Ve toplum insanın önünde en büyük sınırlayıcıdır, bu kesin olan ama insan kendinden eminse toplum umrunda olmaz. Sadece yapabileceği topluma öğretmektir, toplum kızarsa sen de kızarsın, senin gibilerde kızar bölece de toplum denen yapı da bir değişime girmeye başlar, herşey biribiri içinde.. Neyse ben zırvalıom gene.
 
nbvma5 insan kendi karakterini oluşturamaz. Ailesinden veya çevresinden şiddet gören çocuklar şiddete eğilimli oluyor tabiki. Bunun birçok örneğiyle karşılaştım şimdiye kadar. Tabi ailesinden şiddet görüp de sinen insanlar da olabilir. O da kişinin belki genlerine belki de önceki deneyimlerine bağlı bir şey olabilir. İnsan kendini sadece olgunlaştırabilir: çok kitap okursa veya iyi bir eğitim alırsa olgun bir insan olur.
 
Peki insanın bu okudukları, yaşadıkları bu insanı hiç mi etkilemez. O insanda bazı şeyleri yıkması gerektiği hissini uyandırmaz? Bunlarla beraber bu insan kafasında bazı şeyleri yıkıp kendine yeni bir yol çizemez mi? Eğer herşey genetik haritadaki sırda yatıyorsa o zaman hepimizin belli noktalarda belli bir kaderi var demektir. Bu bana saçma gelio dostum. Elbette karakteristik özellikler dersen bunlar genlerle ve buna bağlı olarak çocukluğumuzda şekillenior. Ama bütün bunlar sonuna kadar sabit kalmıor bence. Davranış biçimlerimiz sabit kalıor olabilir. Bir insanın duygusalsa bu duygusallığının ölene kadar deavm etmesi gibi... Ama olaylara karşı vereceği duygusal tepkiler en azından değişiyor. Tüm bunlara da etki eden bir toplum unsuru, bir aile unsuru ve kişinin kendi iradesi olayı var. Eğer herşey genlerde kalsaydı, aynı yumurta ikizleri üstüne yapılan deneylerde bu ikizlerin hep benzer bir yaşantı sürmeleri sonucuna varılması gerekirdi. Ama bakınca evet duygular, hisler, vs.. benzer özelliklerinii hep korumuş ama sonuçta ikisi farklı yaşantılara sahip olmuşlar. Bunun yapıldığı ilk deney de Hitler yaptığı saf kan ırk yaratma deneyleridir. Aynı yumurtadan olan 4 üzleri hep farklı ailelere vermiştir. Genel davranışlar aynıdır ama olaylara verdikleri davranışlar farklıdır. Bu çocuklardan biri yahudi bir aileye veriliyor ve bu çocuk yahudi oluor. Biri bir fırıncıya, biri sadık bir alman ailesine, vs.. Karakteristik özellikler aynı fakat yaşantıları çok farklı.

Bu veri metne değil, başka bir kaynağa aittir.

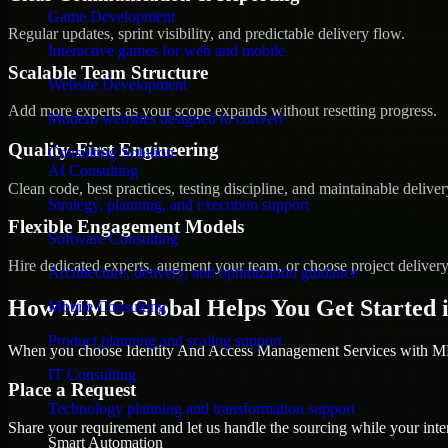
Game Development
Regular updates, sprint visibility, and predictable delivery flow.
Interactive games for web and mobile
Scalable Team Structure
Website Development
Add more experts as your scope expands without resetting progress.
Modern websites designed to convert
Quality-First Engineering
Consulting Solution
AI Consulting
Clean code, best practices, testing discipline, and maintainable deliver
Strategy, planning, and execution support
Flexible Engagement Models
Software Consulting
Hire dedicated experts, augment your team, or choose project deliver
Architecture, delivery, and optimization guidance
How MMC Global Helps You Get Started in
Mobile Consulting
Product planning and scaling support
When you choose Identity And Access Management Services with MMC
IT Consulting
Place a Request
Technology planning and transformation support
Share your requirement and let us handle the sourcing while your inter
Smart Automation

Bu da toplum ve aile etkisini yadsıyamayacağımızı göstermiyor mu? Ama karakter dediğimiz sadece huylarımız deildir, neye karşı nasıl tepkiler vereceğimizi de kapsar bence. İİİ sabahlar hoca..
 
Kişilik tamamen genlerle ilgili bir şey değil tabiki. İnsanın kültürü tabiki onu olgunlaştıracaktır. Anlattığım şeyin kaderle hiçbir alakası yok. Suç işleyen veya saldırgan olan insanların üzerinde ailesinin ve çevresinin büyük bir etkisi olduğunu anlatmaya çalışıyorum. Böyle bir insan kendini yetiştirse de mutlaka geçmişte yaşadığı olayların etkilerini kişiliğinde taşıyacaktır.
 
Türkiye gibi biryerde yaşadıklarını silip üzerine tekrardan başlamak çok zor imkansız gibi birşey.Kendine özgü birşeyler yaratmak paylaşmak bunlar bile topluma göre ölçüsü kaçınca hemen bir kapsam altına alınıp istifleniyor.Bu ülkenin sonu nereye gider bilmiyorum ama çok açık değil önü.